Data items:
☆ ☆ ☆ ☆ ☆

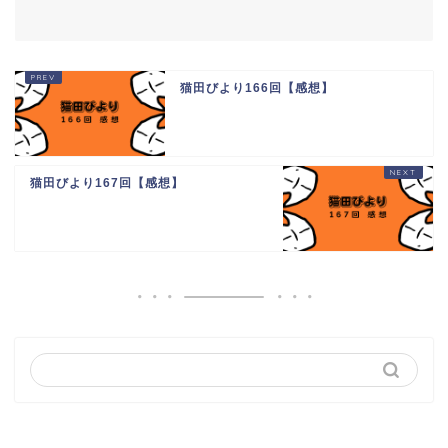
猫田びより166回【感想】
猫田びより167回【感想】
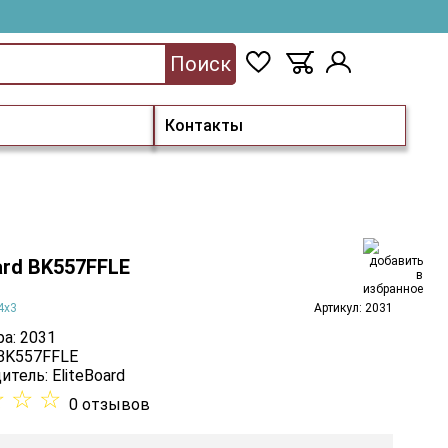
Поиск
Контакты
ard BK557FFLE
4х3
Артикул: 2031
а: 2031
 BK557FFLE
итель:
EliteBoard
☆
☆
☆
0 отзывов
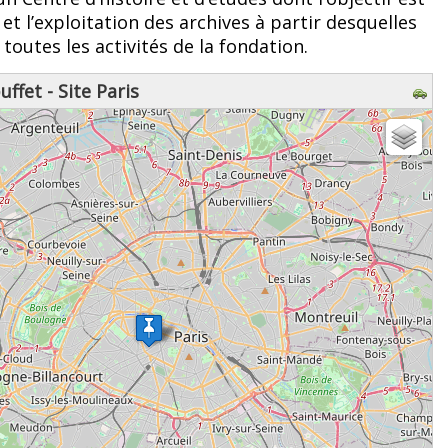
et l’exploitation des archives à partir desquelles
toutes les activités de la fondation.
ffet - Site Paris
z patienter...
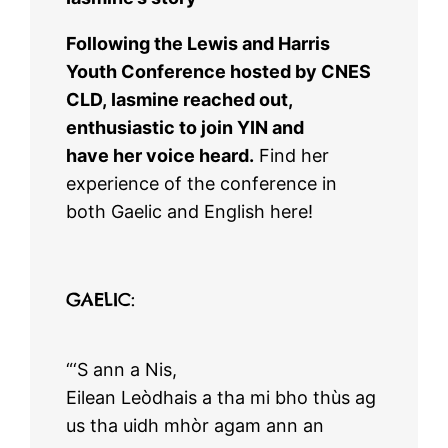
Following the Lewis and Harris
Youth Conference hosted by CNES
CLD, Iasmine reached out,
enthusiastic to join YIN and
have her voice heard.
Find her
experience of the conference in
both Gaelic and English here!
GAELIC:
“‘S ann a Nis,
Eilean Leòdhais a tha mi bho thùs ag
us tha uidh mhòr agam ann an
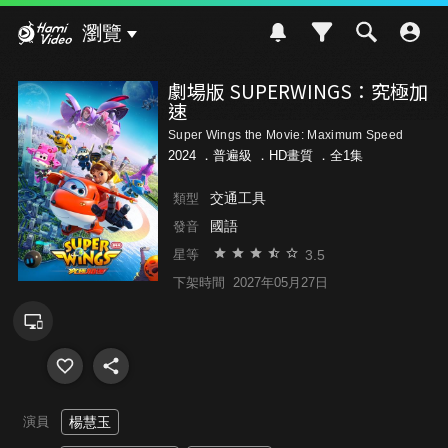
Hami Video
瀏覽
劇場版 SUPERWINGS：究極加
速
Super Wings the Movie: Maximum Speed
2024 ．
普遍級
．HD畫質 ．全1集
交通工具
類型
國語
發音
3.5
星等
下架時間
2027年05月27日
演員
楊慧玉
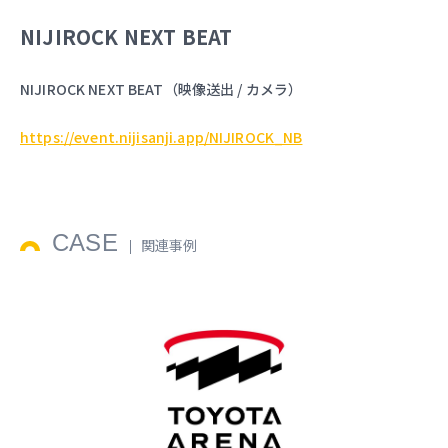
NIJIROCK NEXT BEAT
NIJIROCK NEXT BEAT（映像送出 / カメラ）
https://event.nijisanji.app/NIJIROCK_NB
CASE
関連事例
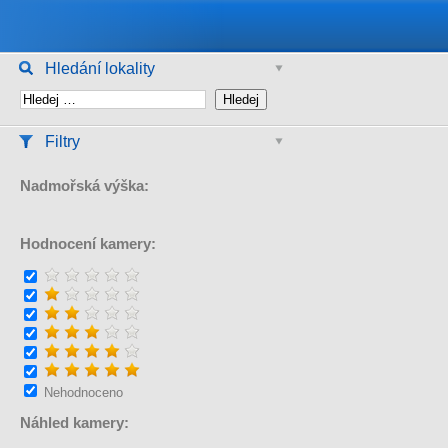
Hledání lokality
Filtry
Nadmořská výška:
Hodnocení kamery:
Nehodnoceno
Náhled kamery:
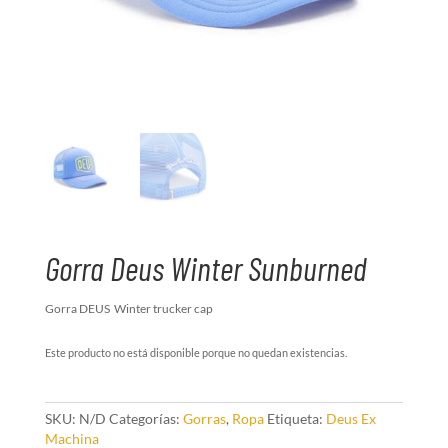
Gorra Deus Winter Sunburned
Gorra DEUS Winter trucker cap
Este producto no está disponible porque no quedan existencias.
SKU:
N/D
Categorías:
Gorras
,
Ropa
Etiqueta:
Deus Ex
Machina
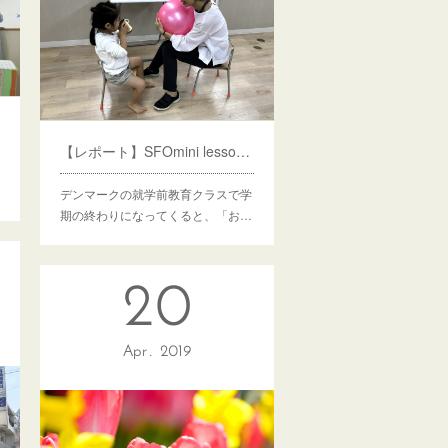
【レポート】SFOmini lesson８ おもちゃの日
デンマークの就学前教育クラスで学
期の終わりになってくると、「お…
20
Apr
2019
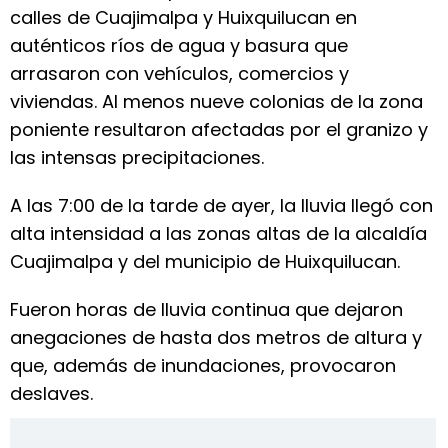
calles de Cuajimalpa y Huixquilucan en
auténticos ríos de agua y basura que
arrasaron con vehículos, comercios y
viviendas. Al menos nueve colonias de la zona
poniente resultaron afectadas por el granizo y
las intensas precipitaciones.
A las 7:00 de la tarde de ayer, la lluvia llegó con
alta intensidad a las zonas altas de la alcaldía
Cuajimalpa y del municipio de Huixquilucan.
Fueron horas de lluvia continua que dejaron
anegaciones de hasta dos metros de altura y
que, además de inundaciones, provocaron
deslaves.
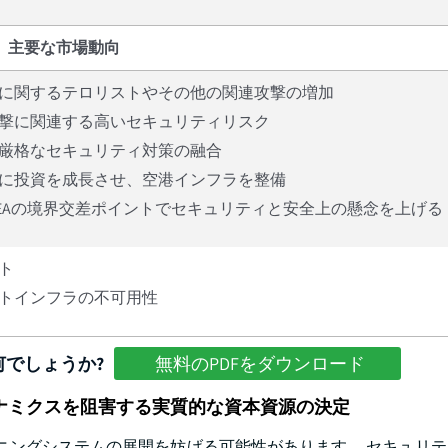
主要な市場動向
に関するテロリストやその他の関連攻撃の増加
撃に関連する高いセキュリティリスク
厳格なセキュリティ対策の融合
に投資を成長させ、空港インフラを整備
EAの境界交差ポイントでセキュリティと安全上の懸念を上げる
ト
トインフラの不可用性
でしょうか?
無料のPDFをダウンロード
ナミクスを阻害する実質的な資本資源の決定
ニングシステムの展開を妨げる可能性があります。 セキュリ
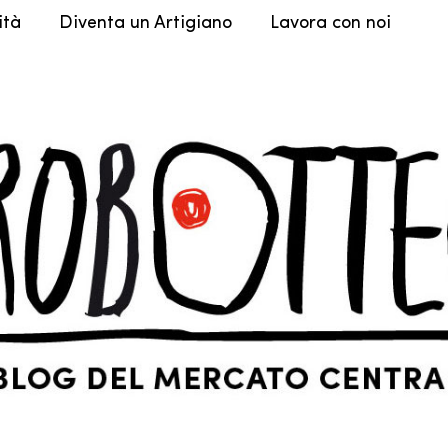
ità
Diventa un Artigiano
Lavora con noi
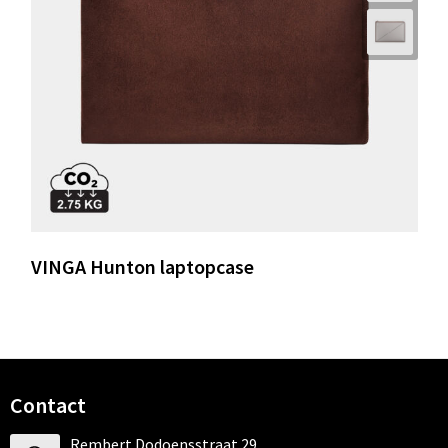
VINGA Hunton laptopcase
Contact
Rembert Dodoensstraat 29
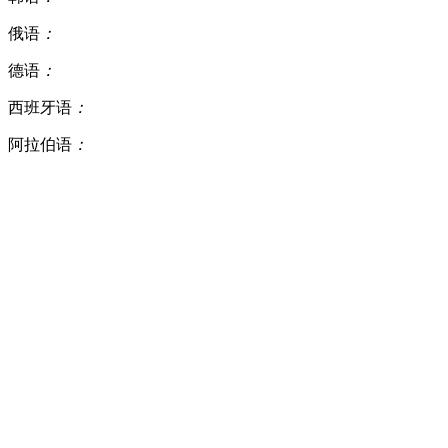
俄语
：
德语
：
西班牙语
：
阿拉伯语
：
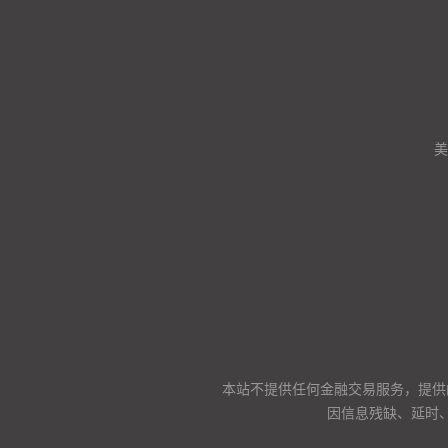
美
本站不提供任何金融交易服务，提供
因信息残缺、延时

☆ ☆ ☆ ☆ ☆

**The problem**.
Find every line of the records holding "Cuajimalpa". Answer with the count alone.

**Solution to the problem**.
2